When nothing seemed to happen, the child straightened and looked around the place like he was looking for something. What could he possibly want with me? Hadn't he already done enough? Eventually, though, the kid realized that the little moonlight shining down on him through the window didn't let him see shit in the rest of the room, so he rifled through his bag and took out a flashlight.

That's one of mine, I realized as the kid turned it on and shone it over the room. Is that what Ren short-changed him on? I almost jumped when it passed over the stairs, but it missed me by a step and the kid stopped waving it like a madman when it alighted over my worktable.

Right where I'd put the broken pictures of my family to replace later.

No no no, I chanted mentally as the kid quietly cheered and beelined to the place, huffing and puffing as he wrestled the chair into place. Come on, kid, I already know better than to give you too much benefit of the doubt, don't do this, whatever you're planning can't be-

Naruto climbed up on my chair – cursing all the while, he was tiny and I was a very big man – and still had to stand on his feet to reach over the table. I couldn't see his face, but he stood there just staring at the pictures for a while, and the family snapshot that was there, the only one intact of the lot that I always had on my workbench.

Just when I was about to say something, Naruto reached into his bag and pulled out a little hammer. Then a bunch of thin little nails.

And a roll of clear scotch tape.

Then, very carefully, the kid gathered up the glass shards of Kenzo's picture frame and…

And began to tape them back together.

Oh…

For a while I just stayed there, staring at my home invader. I looked from him to my gun a few times.

I quietly went back upstairs and taped the gun back to the underside of my desk drawer. I briefly considered leaving it be.

Maybe pretend surprise in the morning. I was pretty good at pretending with kids, which was good because the idea that a bit of scotch tape could fix my shattered family picture frames was the sort of ridiculous idea only a five year-old could believe.
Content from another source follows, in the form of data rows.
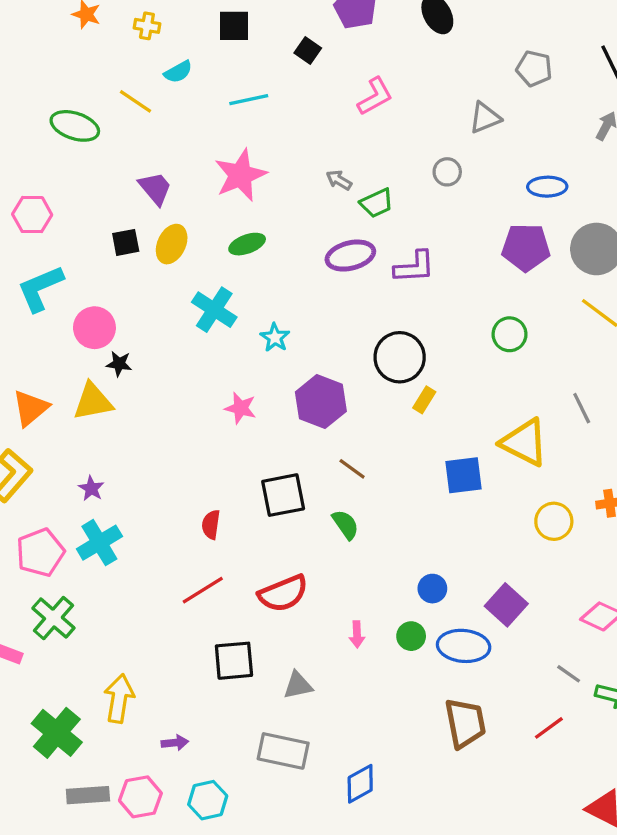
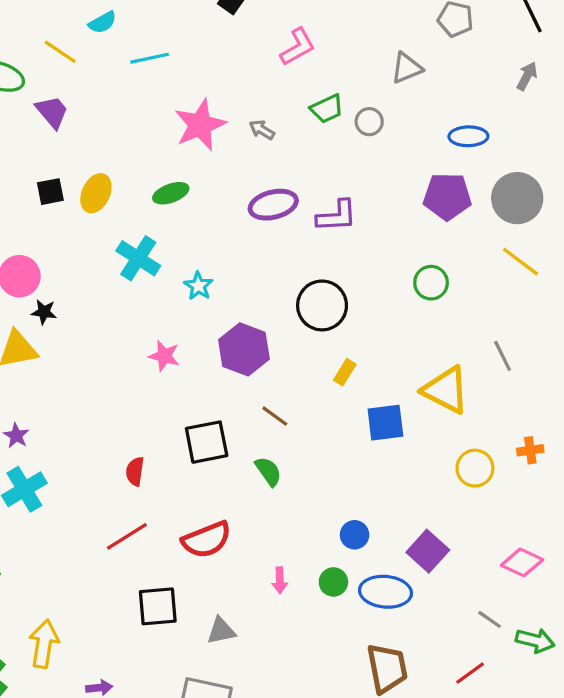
cyan line: (249, 100) -> (150, 58), moved
pink star: (240, 175) -> (200, 125), moved
purple trapezoid: (155, 188) -> (52, 112), moved
green trapezoid: (377, 203) -> (327, 109), moved
yellow rectangle: (424, 400) -> (345, 372), moved

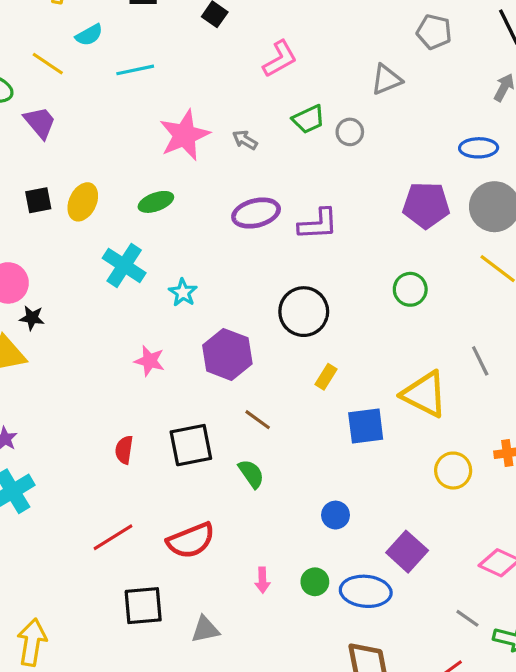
blue ellipse: (468, 136) -> (479, 148), moved
red semicircle: (135, 471) -> (124, 450), moved
blue circle: (355, 535) -> (336, 515), moved

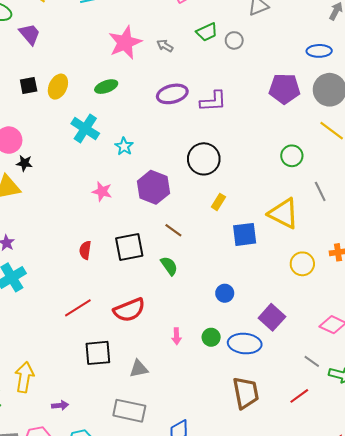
green circle: (410, 289) -> (292, 156), moved

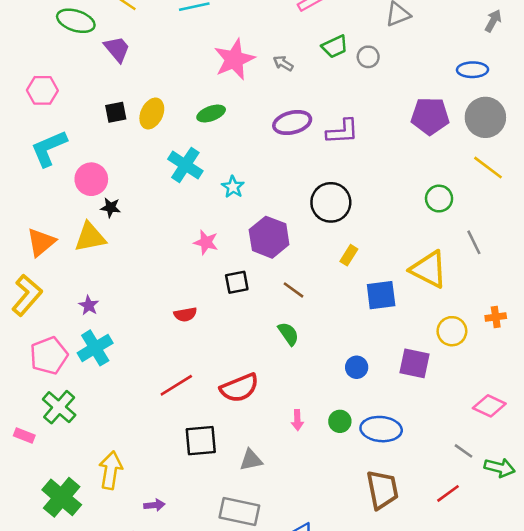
black square: (129, 247) -> (237, 282), moved, size x0.7
red semicircle: (85, 250) -> (185, 314), turned -108
purple square: (272, 317) -> (415, 363), moved, turned -30

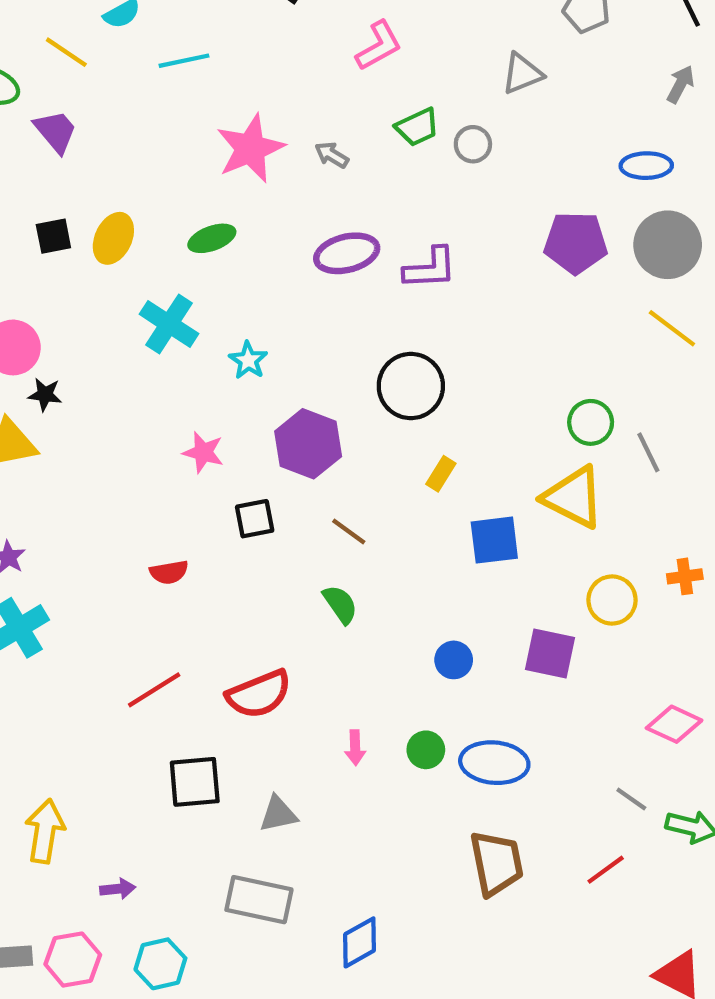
green circle: (439, 199) -> (591, 422), moved

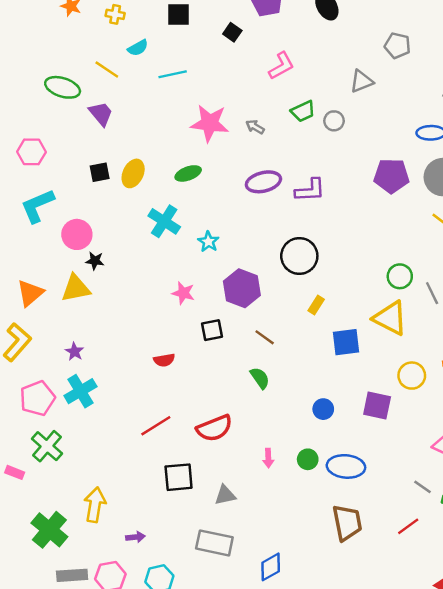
pink star: (250, 148) -> (210, 123), turned 30

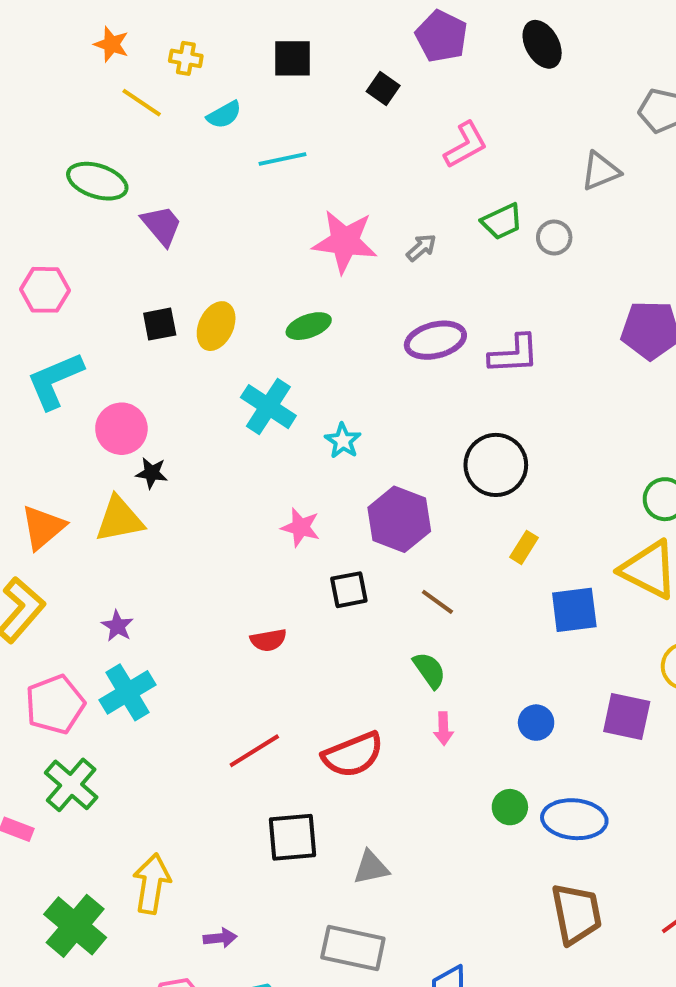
yellow line: (107, 69) -> (142, 103), moved
gray arrow: (255, 127) -> (421, 248), turned 108
pink arrow: (268, 458) -> (443, 729), moved

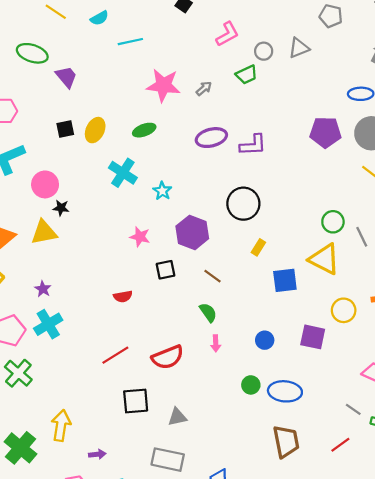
gray circle: (554, 238) -> (264, 51), moved

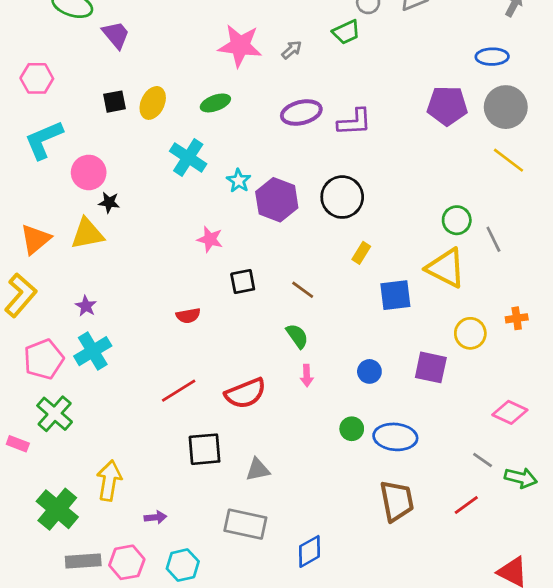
purple hexagon: (192, 232) -> (277, 200), moved

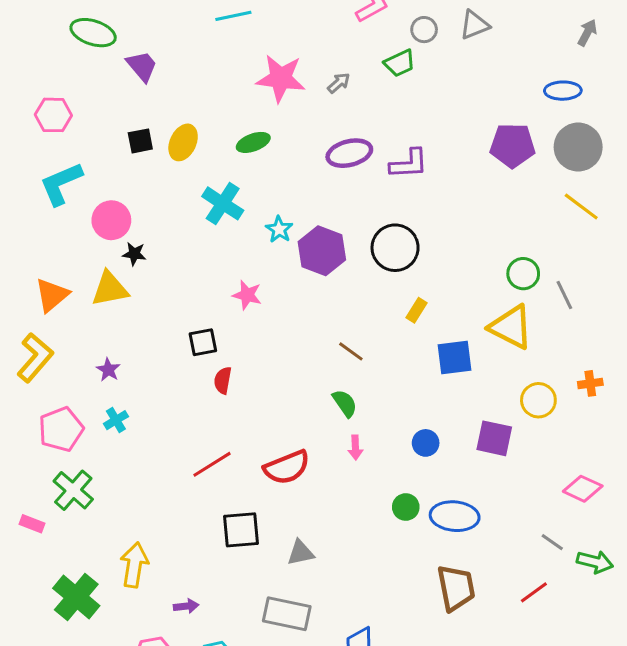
black square: (243, 282) -> (203, 342), moved
red semicircle: (188, 316) -> (223, 380), turned 110
cyan cross: (93, 351) -> (116, 420), size x0.6

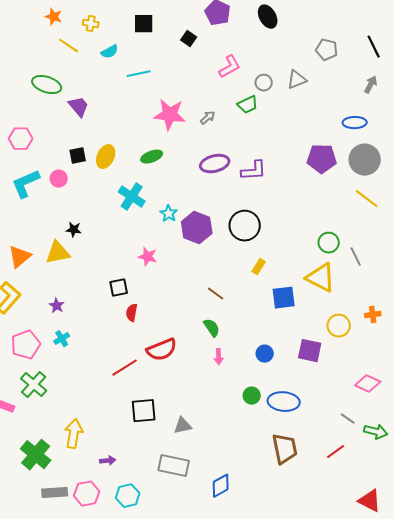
pink circle: (111, 220) -> (59, 179), moved, size x0.7
red semicircle: (287, 467) -> (162, 350), moved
But fatherly responsibility won out in the end – my last workshop might have been child-proofed, but this one was decidedly not.

When I made it back downstairs, Naruto was pulling on his hair and angrily cussing at my worktable.
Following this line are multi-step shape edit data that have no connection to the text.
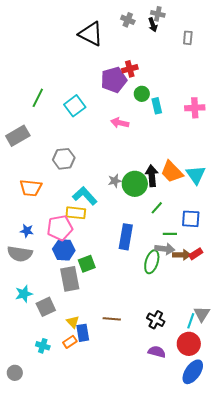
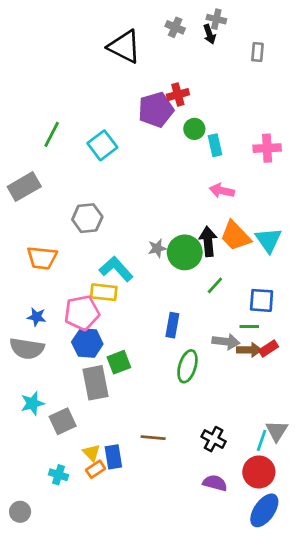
pink arrow: (120, 123) -> (222, 191), moved
green line: (170, 234) -> (249, 327), moved
blue rectangle: (126, 237) -> (172, 325), size x0.7
green ellipse: (152, 262) -> (187, 366), moved
yellow triangle: (73, 322) -> (91, 453), moved

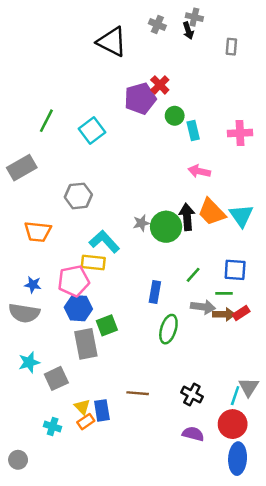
red cross: (178, 95) -> (160, 85), turned -30
green line: (215, 285) -> (193, 275), moved
blue ellipse: (264, 510) -> (238, 459), turned -32

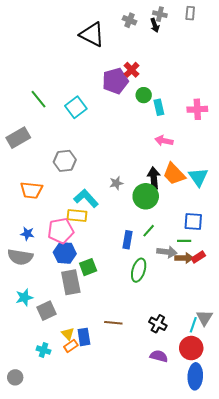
gray rectangle: (231, 47) -> (190, 13), moved
green line: (46, 121) -> (38, 99), turned -66
green circle: (166, 227) -> (146, 196), moved
green line: (193, 275) -> (149, 231), moved

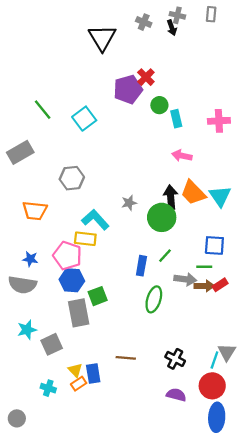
black triangle: (92, 34) -> (102, 38), turned 32
pink pentagon: (61, 231) -> (67, 256), turned 30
"Dammit you stupid tape, stop bunching!" He hissed 'quietly. ' "And you shut up!" He snapped at his frog wallet, what was that doing there? "I'll spill your stuffing when I'm done, but it won't help, you know! You can't fix hurt people with money, I know I can't fix it but I'm gonna try anyway, so there!"
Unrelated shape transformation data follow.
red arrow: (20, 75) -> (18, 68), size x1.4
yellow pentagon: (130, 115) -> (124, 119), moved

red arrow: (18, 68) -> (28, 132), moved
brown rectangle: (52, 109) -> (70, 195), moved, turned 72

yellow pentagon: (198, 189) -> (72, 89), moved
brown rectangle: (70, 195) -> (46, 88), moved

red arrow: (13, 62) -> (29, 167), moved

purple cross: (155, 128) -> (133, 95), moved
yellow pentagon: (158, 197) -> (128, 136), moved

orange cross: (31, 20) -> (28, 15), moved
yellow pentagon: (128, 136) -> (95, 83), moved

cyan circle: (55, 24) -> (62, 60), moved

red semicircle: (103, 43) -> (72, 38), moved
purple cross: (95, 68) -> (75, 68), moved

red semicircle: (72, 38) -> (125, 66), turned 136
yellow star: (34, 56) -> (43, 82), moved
Well damn, don't go hitting all my feelings at once, kid.

Finally unable to cope with the most pathetic sight I'd ever seen in my life, I walked over, cut a strip off the tape dispenser that Naruto hadn't recognized despite it being right next to him, told myself it had a lid so I should forgive him, and held it out for him to take.

"Thanks," the kid whispered, squinting and biting his lip as he carefully applied the tape in place of… nine failures that I could count.

Kid didn't lack determination, that's for sure.

"Yes!" Naruto 'quietly' cheered, pumping his fist. "I did it!"

"Good job. "

Naruto beamed up at me. It kind of pissed me off, nobody should be that adorable after inflicting me with the second biggest heartbreak of my life.